INSTRUCTIONS FOR THE TASK:
Your task is to copy the stretch of lines in the records below that begins with the line containing "düşüncelerinizi yavaşlatmanız ve" and ends with the line containing "döktüğünüzü görebilirsiniz. Durum", exactly as written, with nothing added.

##### EXCERPTED DATA

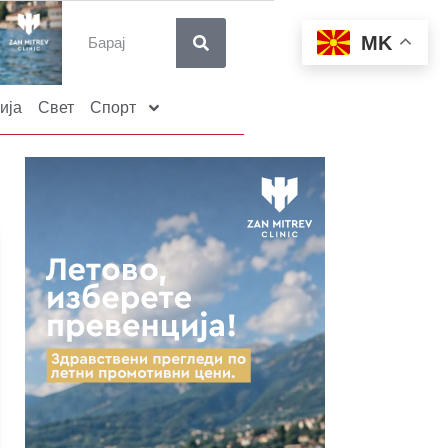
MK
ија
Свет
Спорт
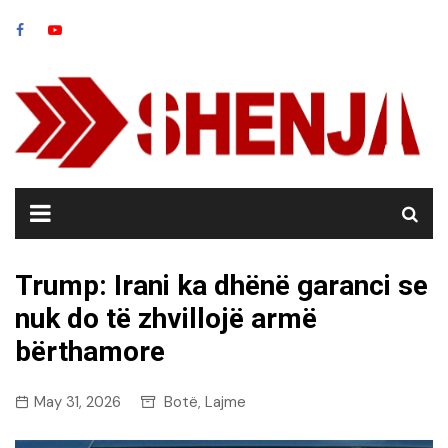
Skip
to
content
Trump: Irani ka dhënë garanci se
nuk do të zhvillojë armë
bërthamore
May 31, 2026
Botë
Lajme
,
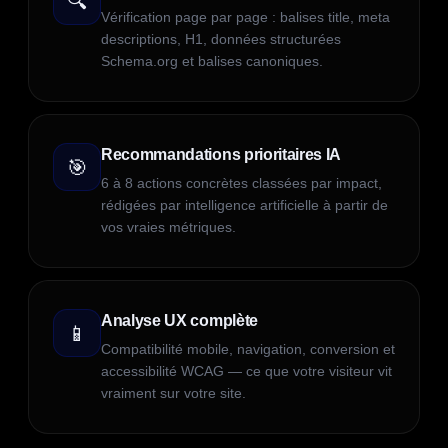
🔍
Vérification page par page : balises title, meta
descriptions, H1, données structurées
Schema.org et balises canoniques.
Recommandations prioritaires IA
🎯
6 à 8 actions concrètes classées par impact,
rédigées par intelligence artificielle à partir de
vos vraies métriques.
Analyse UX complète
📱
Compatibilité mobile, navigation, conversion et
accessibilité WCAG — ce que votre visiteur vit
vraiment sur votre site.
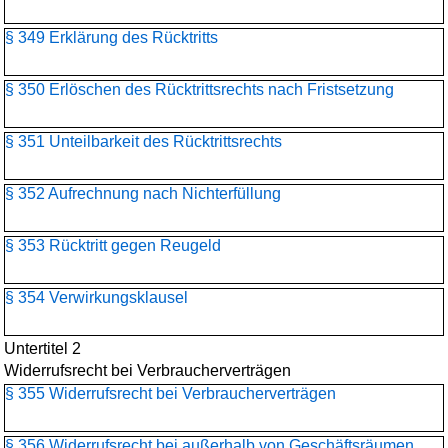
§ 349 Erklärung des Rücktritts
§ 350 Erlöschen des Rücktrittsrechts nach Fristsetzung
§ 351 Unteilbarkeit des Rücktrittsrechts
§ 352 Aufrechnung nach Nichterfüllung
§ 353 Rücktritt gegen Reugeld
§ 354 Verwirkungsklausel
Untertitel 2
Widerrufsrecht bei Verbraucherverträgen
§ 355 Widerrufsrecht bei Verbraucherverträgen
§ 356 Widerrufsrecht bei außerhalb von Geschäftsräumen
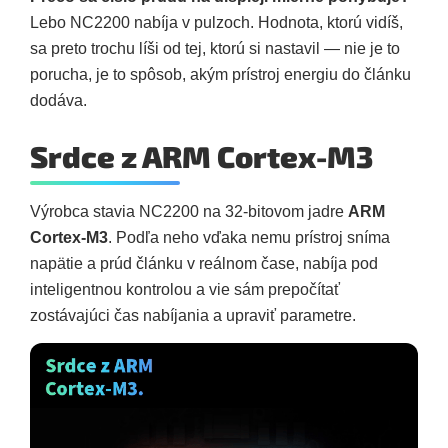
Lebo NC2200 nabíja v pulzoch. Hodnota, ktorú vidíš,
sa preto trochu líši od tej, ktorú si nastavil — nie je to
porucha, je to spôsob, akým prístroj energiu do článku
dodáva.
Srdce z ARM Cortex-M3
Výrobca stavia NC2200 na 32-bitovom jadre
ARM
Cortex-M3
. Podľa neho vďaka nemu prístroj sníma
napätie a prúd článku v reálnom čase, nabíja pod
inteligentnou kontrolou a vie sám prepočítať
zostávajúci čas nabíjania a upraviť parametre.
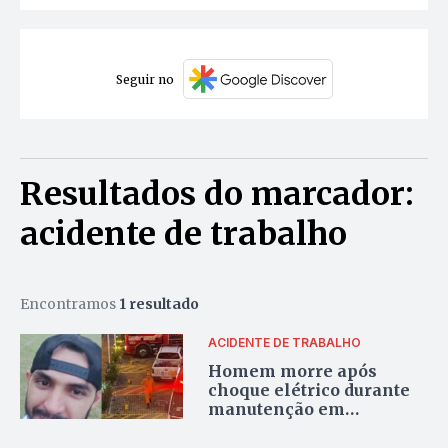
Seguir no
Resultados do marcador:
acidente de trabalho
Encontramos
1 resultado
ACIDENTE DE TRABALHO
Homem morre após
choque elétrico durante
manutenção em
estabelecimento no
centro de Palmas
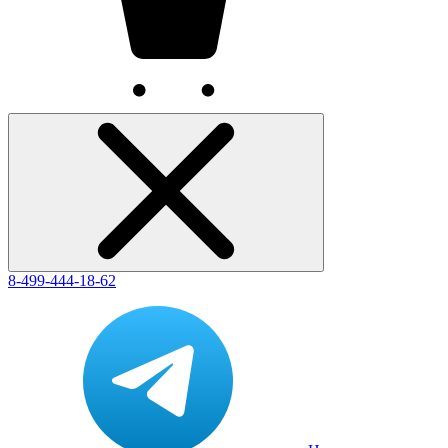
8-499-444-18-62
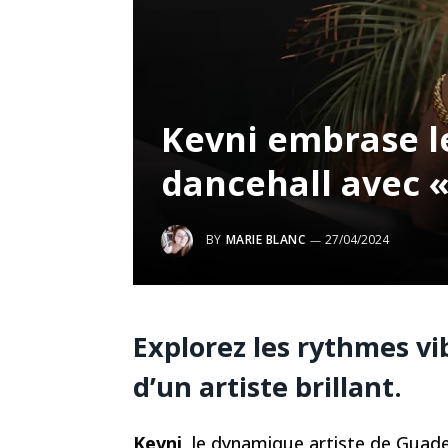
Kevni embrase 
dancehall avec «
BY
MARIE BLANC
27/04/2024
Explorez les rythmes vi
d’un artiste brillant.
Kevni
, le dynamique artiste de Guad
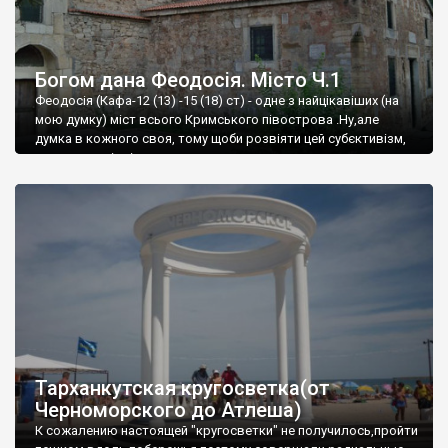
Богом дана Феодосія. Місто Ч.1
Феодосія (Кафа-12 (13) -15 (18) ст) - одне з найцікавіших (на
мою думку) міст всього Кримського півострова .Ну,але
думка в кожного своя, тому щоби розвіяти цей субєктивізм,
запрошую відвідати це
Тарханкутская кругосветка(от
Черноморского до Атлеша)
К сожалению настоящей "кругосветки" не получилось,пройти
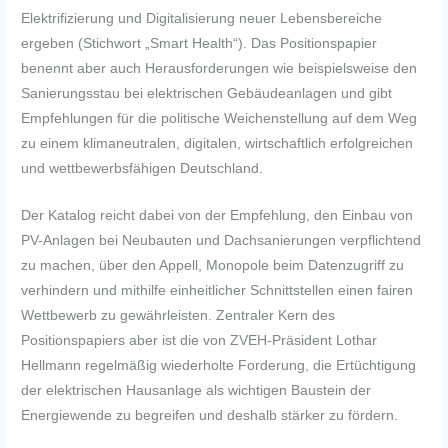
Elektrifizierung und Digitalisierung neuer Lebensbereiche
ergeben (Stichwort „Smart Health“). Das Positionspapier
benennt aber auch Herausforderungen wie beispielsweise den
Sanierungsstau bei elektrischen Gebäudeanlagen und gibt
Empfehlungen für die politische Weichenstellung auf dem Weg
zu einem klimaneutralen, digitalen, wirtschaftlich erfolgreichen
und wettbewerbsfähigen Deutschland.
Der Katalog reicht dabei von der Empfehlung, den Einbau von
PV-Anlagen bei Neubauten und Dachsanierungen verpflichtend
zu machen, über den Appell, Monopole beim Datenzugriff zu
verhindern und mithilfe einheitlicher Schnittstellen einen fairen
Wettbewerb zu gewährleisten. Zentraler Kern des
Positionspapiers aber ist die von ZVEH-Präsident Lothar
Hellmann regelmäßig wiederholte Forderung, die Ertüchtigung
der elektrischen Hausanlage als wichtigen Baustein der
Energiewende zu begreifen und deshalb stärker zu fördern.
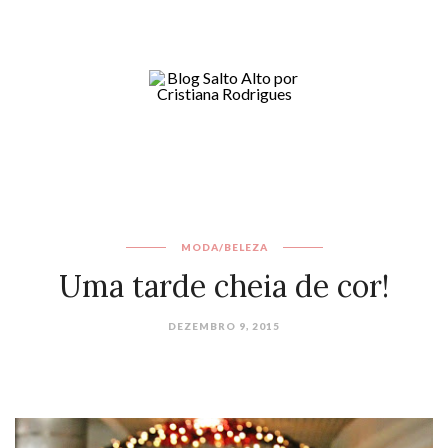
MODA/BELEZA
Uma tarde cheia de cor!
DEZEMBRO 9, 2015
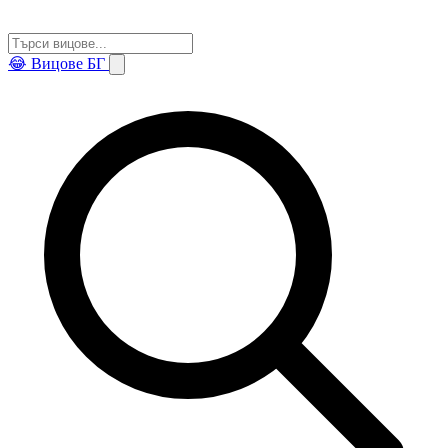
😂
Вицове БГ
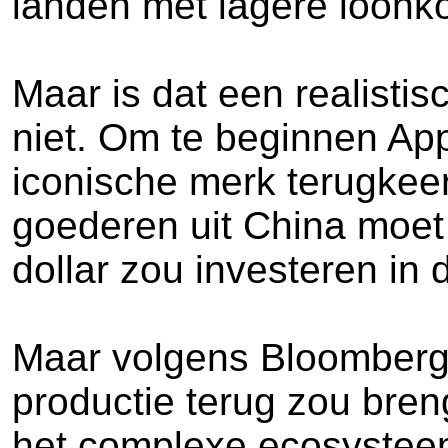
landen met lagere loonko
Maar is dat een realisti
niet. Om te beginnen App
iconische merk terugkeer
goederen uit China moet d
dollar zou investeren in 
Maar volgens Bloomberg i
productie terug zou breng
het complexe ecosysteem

##########
##### EXCERPTED DATA

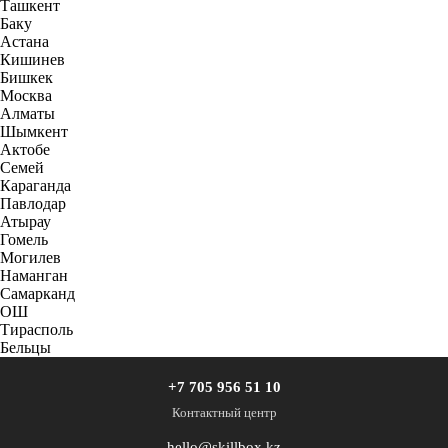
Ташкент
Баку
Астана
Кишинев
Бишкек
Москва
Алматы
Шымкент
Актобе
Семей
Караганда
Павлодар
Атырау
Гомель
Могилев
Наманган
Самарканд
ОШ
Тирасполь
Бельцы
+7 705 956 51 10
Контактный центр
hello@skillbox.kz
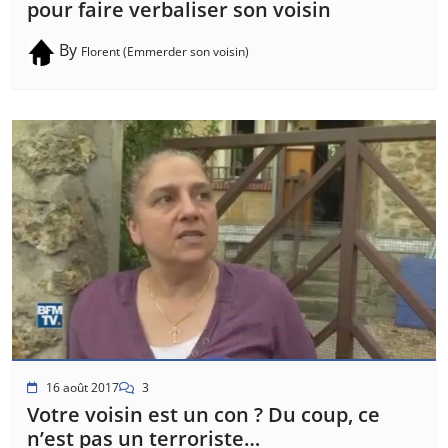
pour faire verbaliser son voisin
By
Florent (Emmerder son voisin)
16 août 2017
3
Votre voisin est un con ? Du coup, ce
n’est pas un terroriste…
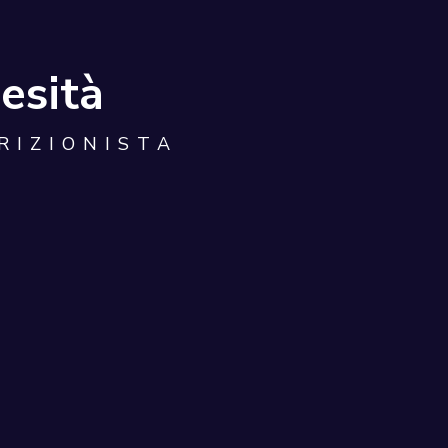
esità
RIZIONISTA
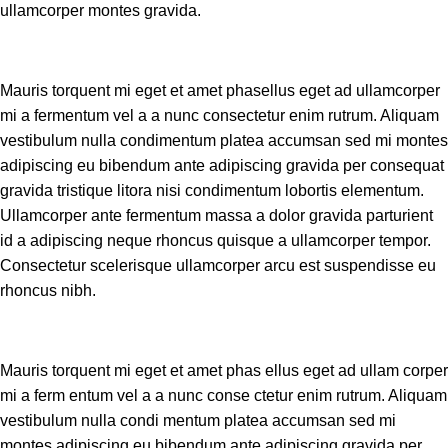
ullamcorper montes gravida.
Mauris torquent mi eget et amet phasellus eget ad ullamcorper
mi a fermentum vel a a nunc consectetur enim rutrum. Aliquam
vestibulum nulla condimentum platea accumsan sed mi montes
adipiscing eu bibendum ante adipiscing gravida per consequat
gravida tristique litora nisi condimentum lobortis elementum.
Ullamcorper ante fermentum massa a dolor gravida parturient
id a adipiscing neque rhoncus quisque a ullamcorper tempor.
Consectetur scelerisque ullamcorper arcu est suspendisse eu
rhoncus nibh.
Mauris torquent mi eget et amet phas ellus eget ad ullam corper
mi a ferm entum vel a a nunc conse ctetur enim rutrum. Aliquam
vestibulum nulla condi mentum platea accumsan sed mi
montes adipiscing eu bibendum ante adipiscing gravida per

##########
##### EXCERPTED DATA

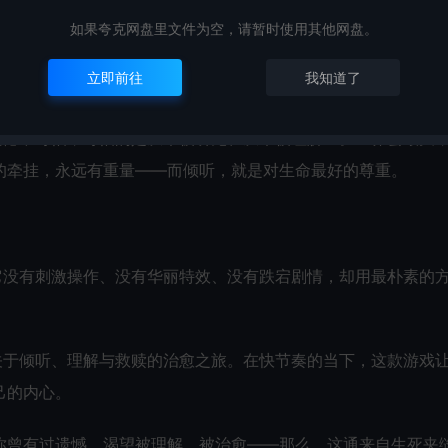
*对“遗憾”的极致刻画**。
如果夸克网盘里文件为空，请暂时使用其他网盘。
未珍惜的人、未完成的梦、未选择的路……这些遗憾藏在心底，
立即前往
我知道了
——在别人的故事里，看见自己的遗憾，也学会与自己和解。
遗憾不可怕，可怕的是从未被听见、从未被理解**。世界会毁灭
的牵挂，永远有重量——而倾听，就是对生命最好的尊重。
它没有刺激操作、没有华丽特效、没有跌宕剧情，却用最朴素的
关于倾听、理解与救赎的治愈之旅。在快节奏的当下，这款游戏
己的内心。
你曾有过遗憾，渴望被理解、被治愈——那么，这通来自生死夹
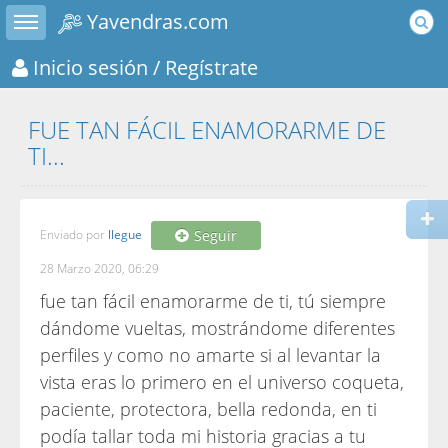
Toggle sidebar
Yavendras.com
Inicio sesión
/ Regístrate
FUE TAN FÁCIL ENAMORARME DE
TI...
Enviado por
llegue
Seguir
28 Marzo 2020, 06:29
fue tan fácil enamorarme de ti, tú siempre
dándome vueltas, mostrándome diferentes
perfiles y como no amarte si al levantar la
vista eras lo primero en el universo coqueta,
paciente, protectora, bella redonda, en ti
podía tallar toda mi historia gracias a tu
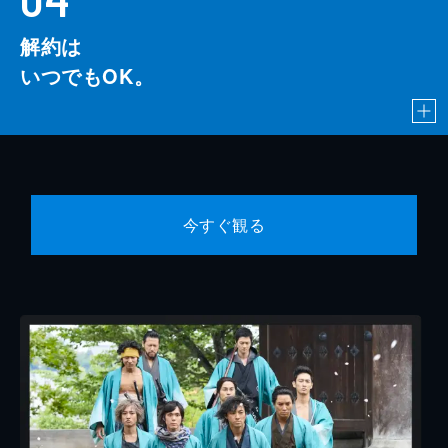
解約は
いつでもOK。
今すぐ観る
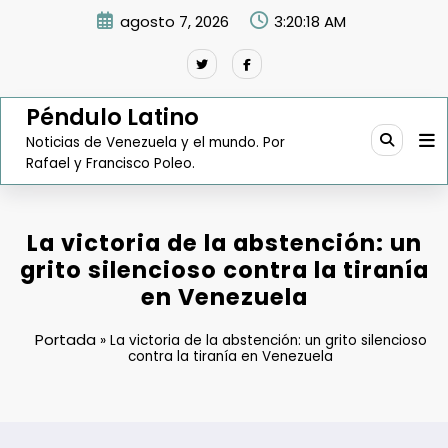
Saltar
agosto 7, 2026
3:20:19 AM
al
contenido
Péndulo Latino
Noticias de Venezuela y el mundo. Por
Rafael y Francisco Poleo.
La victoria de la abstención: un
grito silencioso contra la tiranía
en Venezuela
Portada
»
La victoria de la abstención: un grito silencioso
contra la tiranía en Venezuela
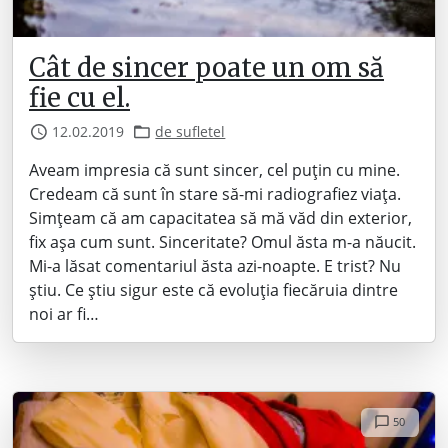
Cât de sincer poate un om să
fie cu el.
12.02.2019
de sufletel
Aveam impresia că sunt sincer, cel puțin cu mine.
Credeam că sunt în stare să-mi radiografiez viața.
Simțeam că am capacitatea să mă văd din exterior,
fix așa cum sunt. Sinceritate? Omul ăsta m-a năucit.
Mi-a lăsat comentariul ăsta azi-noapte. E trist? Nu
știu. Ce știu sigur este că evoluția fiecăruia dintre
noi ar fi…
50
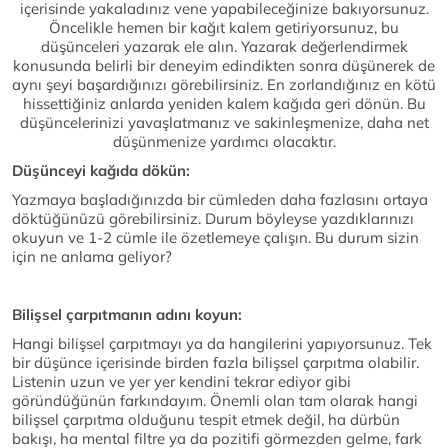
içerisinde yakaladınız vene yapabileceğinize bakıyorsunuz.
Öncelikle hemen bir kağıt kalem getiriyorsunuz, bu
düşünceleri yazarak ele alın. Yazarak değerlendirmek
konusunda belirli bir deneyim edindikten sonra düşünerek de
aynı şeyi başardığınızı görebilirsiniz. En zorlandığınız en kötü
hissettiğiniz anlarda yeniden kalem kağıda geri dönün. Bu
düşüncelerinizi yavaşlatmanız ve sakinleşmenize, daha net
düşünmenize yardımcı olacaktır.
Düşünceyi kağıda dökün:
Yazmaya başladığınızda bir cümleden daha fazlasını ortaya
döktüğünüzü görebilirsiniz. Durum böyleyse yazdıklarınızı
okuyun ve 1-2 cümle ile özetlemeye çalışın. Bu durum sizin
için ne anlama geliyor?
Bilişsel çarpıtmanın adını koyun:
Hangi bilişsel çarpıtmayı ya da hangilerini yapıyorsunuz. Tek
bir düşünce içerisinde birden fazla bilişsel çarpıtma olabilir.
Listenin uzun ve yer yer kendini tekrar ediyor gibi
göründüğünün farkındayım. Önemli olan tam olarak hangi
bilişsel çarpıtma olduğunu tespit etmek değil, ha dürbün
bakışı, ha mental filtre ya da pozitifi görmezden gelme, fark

##########

SOLUTION:
düşüncelerinizi yavaşlatmanız ve sakinleşmenize, daha net
düşünmenize yardımcı olacaktır.
Düşünceyi kağıda dökün:
Yazmaya başladığınızda bir cümleden daha fazlasını ortaya
döktüğünüzü görebilirsiniz. Durum böyleyse yazdıklarınızı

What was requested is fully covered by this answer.